Concern Over Russia's Outreach to the DPRK

(FILE) A TV screen shows an image of North Korea's missile launch during a news program in South Korea.

The DPRK is a country that has no qualms in helping Russia’s attempts to destroy Ukraine.

Your browser doesn’t support HTML5

Concern Over Russia's Outreach to the DPRK

It’s been 18 months since Russian President Vladimir Putin began what he called Russia’s “special military operation” against Ukraine, and what civilized countries accurately call Russia’s brutal and unprovoked invasion.

If Putin believed the “operation” would be swift and painless for Russia, events have proven otherwise. As U.S. Director of National Intelligence Avril Haines told Congress, “Moscow underestimated the strength of Ukraine’s resistance and the degree of internal military challenges.”

Of course, it is Ukraine that has suffered most from Russia’s aggression, with devastating effects on Ukraine’s civilian population, infrastructure, and economy. But the costs to Russia have also been high: estimates are that tens of thousands of Russian soldiers have been killed; hundreds of thousands of Russians have left Russia; military spending is spiraling; and there are shortages of munitions, including tanks, drones, and artillery pieces.

Russia’s munitions’ shortage is in large part due to Western sanctions that have forced the Kremlin to seek help from countries with no regard for the devastation occurring in Ukraine or for international peace and stability.

Iran is one of them. Russia has received hundreds of drones from Tehran which it uses to destroy Ukrainian infrastructure and kill civilians; and now Russia is receiving materials from Iran to build a UAV manufacturing plant inside Russia itself.

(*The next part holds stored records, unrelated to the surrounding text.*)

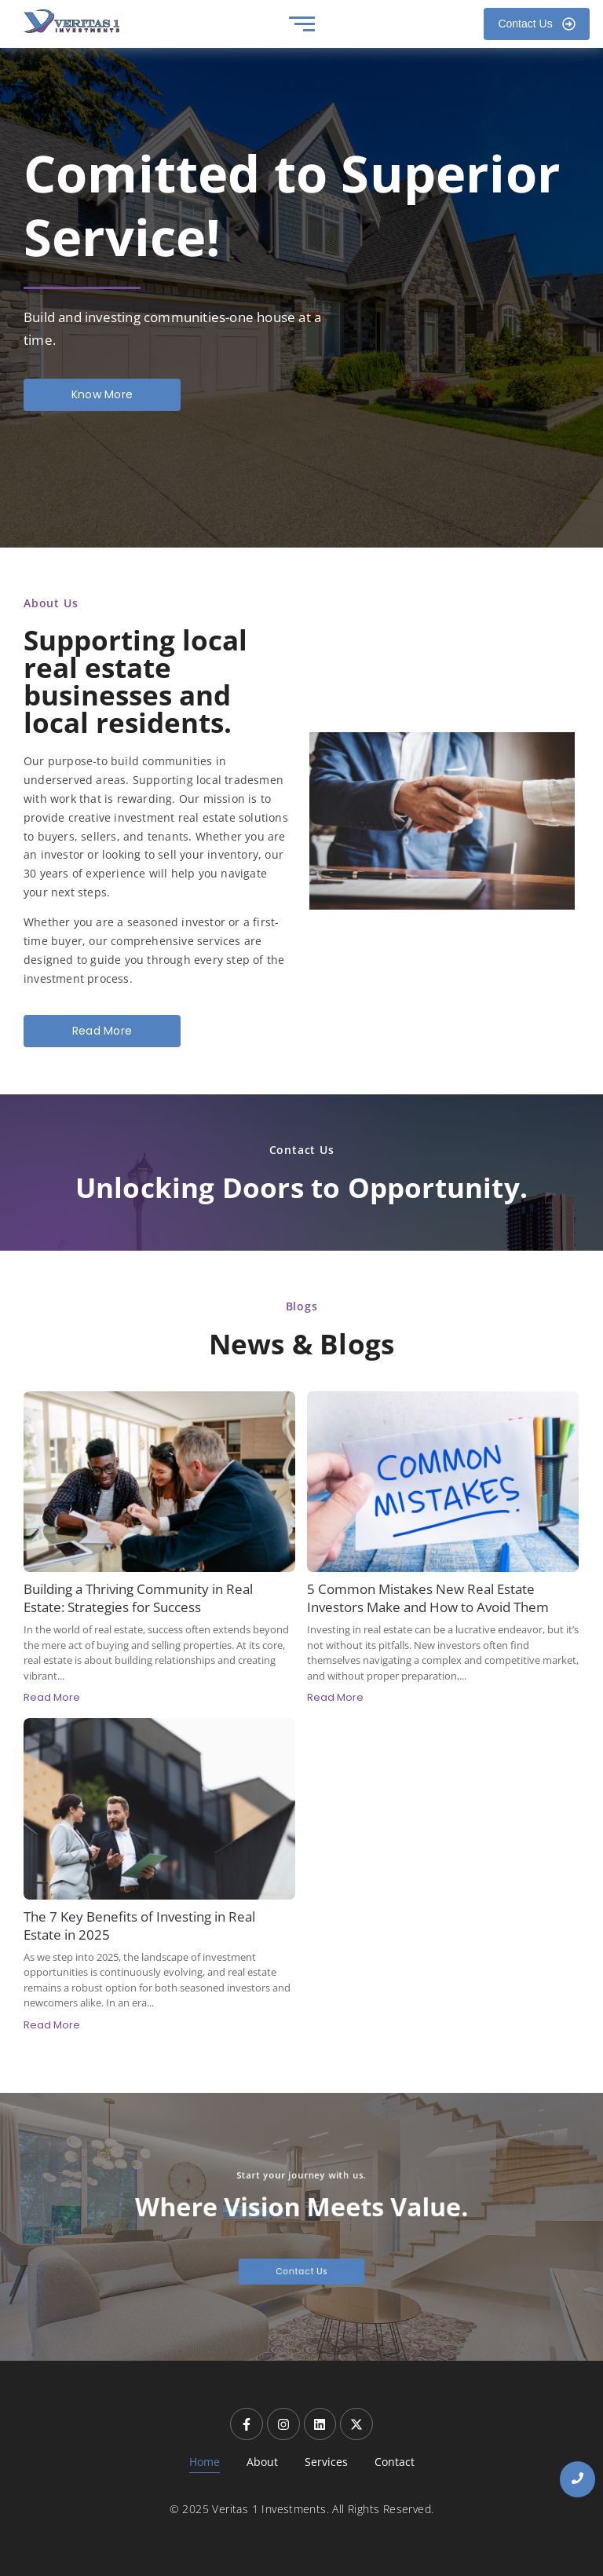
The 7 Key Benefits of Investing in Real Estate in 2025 (139, 1925)
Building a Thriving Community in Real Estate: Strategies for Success (138, 1598)
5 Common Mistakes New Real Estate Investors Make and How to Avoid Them (428, 1598)
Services (326, 2461)
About (262, 2461)
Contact (395, 2461)
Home (204, 2461)
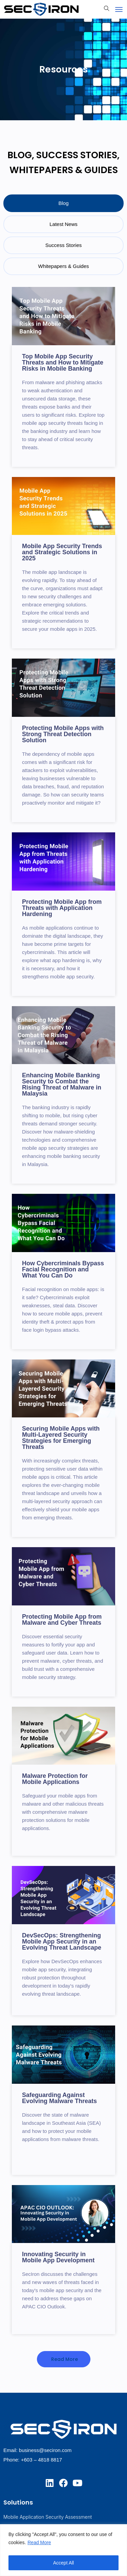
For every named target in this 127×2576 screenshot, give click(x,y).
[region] (63, 2550)
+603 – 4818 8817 (41, 2460)
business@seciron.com (45, 2450)
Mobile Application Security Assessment (47, 2517)
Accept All (63, 2562)
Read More (39, 2542)
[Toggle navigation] (119, 9)
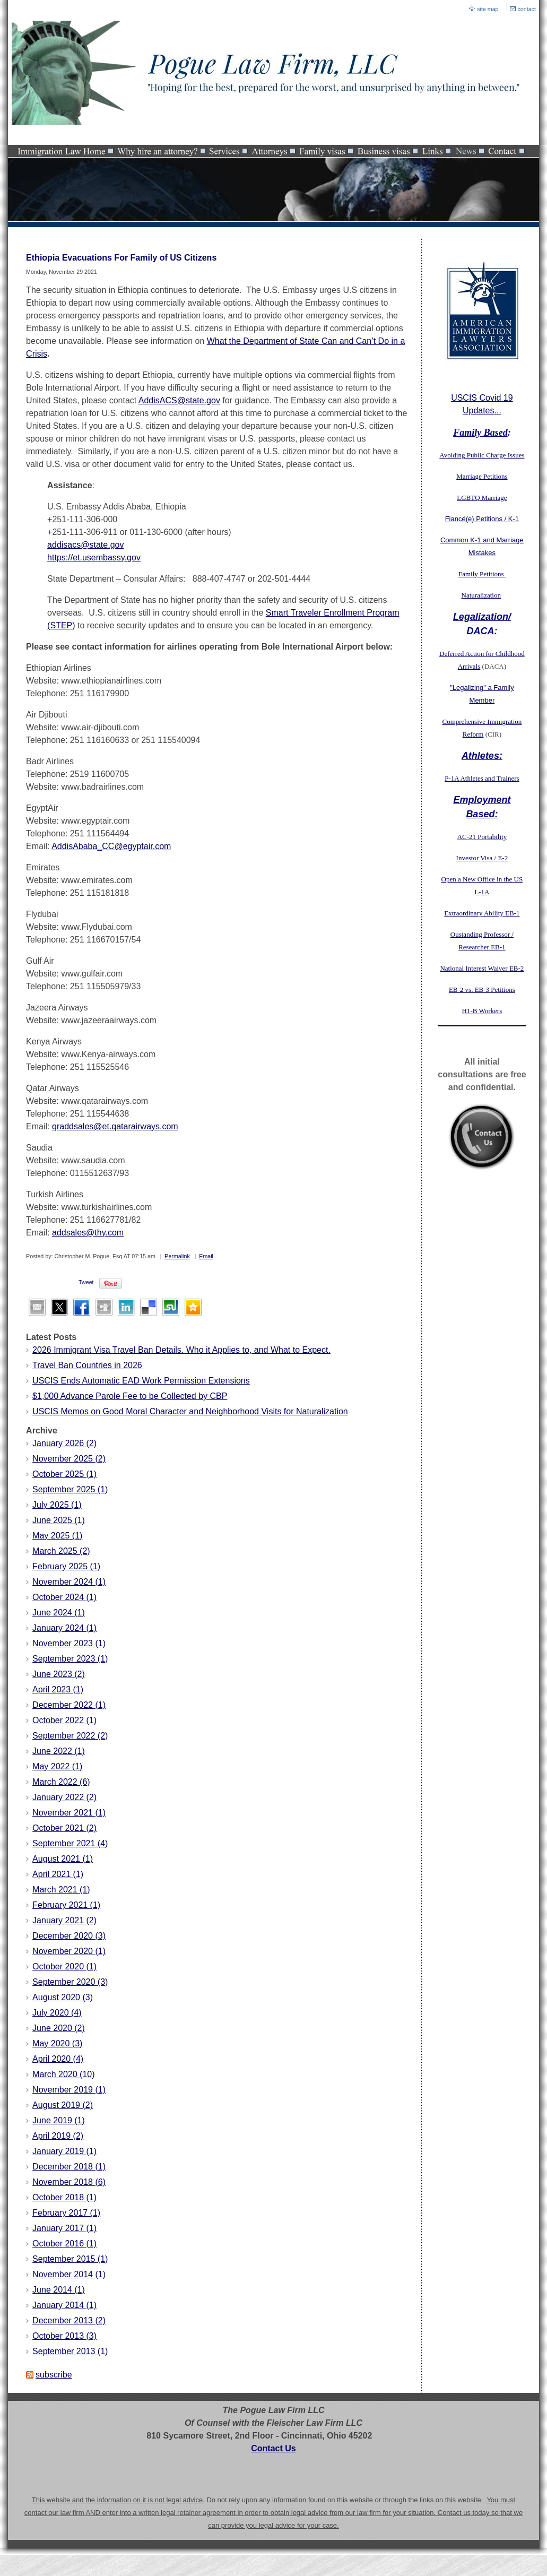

The DPRK is another country that has no qualms in helping Russia’s attempts to destroy Ukraine. In 2022, the DPRK delivered infantry rockets and missiles into Russia for use in Ukraine by the Russia-backed Wagner group.

At the end of July, Russia’s defense minister Sergei Shoigu reportedly met in the DPRK with government officials about increasing the sale of North Korean munitions to Moscow for the Ukraine war.

“This is another example of how desperate Mr. Putin has become because his war machine is being affected by the sanctions and the export controls,” said U.S. National Security Coordinator for Strategic Communications John Kirby. “He is going through a vast amount of inventory to try to subjugate Ukraine, and he’s reaching out to countries like North Korea, like Iran, and certainly he’s been trying to reach to China to get support for his war machine.”

U.S. officials have voiced deep concern over the possibility that the DPRK will further aid Russia’s brutality and have promised to expose all unlawful arms transfers and enforce all U.S. sanctions. As Coordinator Kirby declared, “Nobody should be helping Mr. Putin kill more Ukrainians.”